In the pre-YouTube era, I loved going to the theatre early as that was where we first got to see movie trailers. In June 2001, I was excited to watch Lagaan, which was playing at our local single-screen theatre, where no movie stayed longer than a week. I had told my parents that I simply had to see it before it was replaced. But before we could go back in time to 1893, a movie trailer reminded us that we were now firmly in the twenty-first century. Three young men stood before us, holidaying in Goa and dancing in a club. My father turned to me and asked if this was next on my watchlist. Solid guess: obviously.
Almost two months later, my parents, my grandmother and I watched Dil Chahta Hai in the same theatre. I don't think my achamma enjoyed the experience nearly as much as my parents and I did, as she did not speak Hindi and had to turn to her son each time the audience erupted in laughter, asking what the joke was. (Honestly, that is my main memory of watching Dil Chahta Hai in the theatre.)
The movie has a special place in our home. My mother and I have watched it several times over the coming years—when it was on TV and later when my parents gifted me its VCD and later still, on OTT. It was so different from everything we had known about films until then. It was funny without being slapstick or vulgar; its soundtrack had songs of a kind we had never heard before; and most significantly, the friendship at the core of the film was more important than the three love stories in it.
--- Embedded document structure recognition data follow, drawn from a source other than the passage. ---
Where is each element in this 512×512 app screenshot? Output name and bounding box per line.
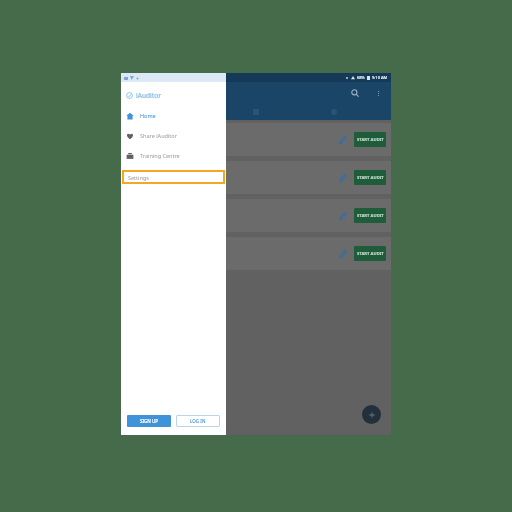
staticText: 68% bbox=[357, 75, 365, 80]
staticText: LOG IN bbox=[190, 418, 206, 424]
button[interactable]: START AUDIT bbox=[354, 132, 386, 147]
staticText: Settings bbox=[128, 174, 149, 181]
button[interactable]: Share iAuditor bbox=[121, 129, 226, 142]
staticText: Training Centre bbox=[140, 152, 180, 159]
button[interactable]: Edit template bbox=[121, 237, 391, 270]
button[interactable]: Edit template bbox=[336, 171, 350, 185]
button[interactable]: Edit template bbox=[336, 133, 350, 147]
button[interactable]: Notifications bbox=[314, 104, 354, 120]
staticText: START AUDIT bbox=[357, 251, 384, 257]
staticText: Home bbox=[140, 112, 156, 119]
button[interactable]: Settings bbox=[122, 170, 225, 184]
button[interactable]: Training Centre bbox=[121, 149, 226, 162]
staticText: iAuditor bbox=[136, 91, 162, 100]
staticText: 9:10 AM bbox=[372, 75, 388, 80]
staticText: START AUDIT bbox=[357, 137, 384, 143]
button[interactable]: Sample bbox=[121, 123, 391, 156]
button[interactable]: Create new audit bbox=[362, 405, 381, 424]
button[interactable]: START AUDIT bbox=[354, 208, 386, 223]
button[interactable]: SIGN UP bbox=[127, 415, 171, 427]
staticText: SIGN UP bbox=[140, 418, 159, 424]
button[interactable]: Edit template bbox=[121, 199, 391, 232]
staticText: START AUDIT bbox=[357, 175, 384, 181]
button[interactable]: Home bbox=[121, 109, 226, 122]
button[interactable]: Edit template bbox=[336, 209, 350, 223]
staticText: START AUDIT bbox=[357, 213, 384, 219]
button[interactable]: LOG IN bbox=[176, 415, 220, 427]
button[interactable]: START AUDIT bbox=[354, 170, 386, 185]
button[interactable]: More options bbox=[371, 86, 385, 100]
staticText: Share iAuditor bbox=[140, 132, 177, 139]
button[interactable]: Edit template bbox=[121, 161, 391, 194]
button[interactable]: START AUDIT bbox=[354, 246, 386, 261]
button[interactable]: Audits bbox=[236, 104, 276, 120]
button[interactable]: Search bbox=[348, 86, 362, 100]
button[interactable]: Edit template bbox=[336, 247, 350, 261]
staticText: Sample bbox=[125, 132, 147, 140]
I am only able to truly appreciate the movie's take on friendship now, as an adult. Most movies show us friendships that are too perfect or too one-sided or too exploitative. For most of the first half of Dil Chahta Hai, Akash, Sameer and Sid are a trio that hangs out together and makes fun of people, including laughing at one another. The scene where Sameer reveals how his ill-fated romance with Christine turned out is definitely a top contender for movie scenes that have made me laugh the hardest. Another scene that I always look forward to while watching the movie is the one where Sameer describes the car ride he shared with Pooja and Subodh to Sid. The duo laughing breathlessly at the daily transaction of one 'dil wala' balloon is exactly the kind of thing that happens in real-life conversations between friends.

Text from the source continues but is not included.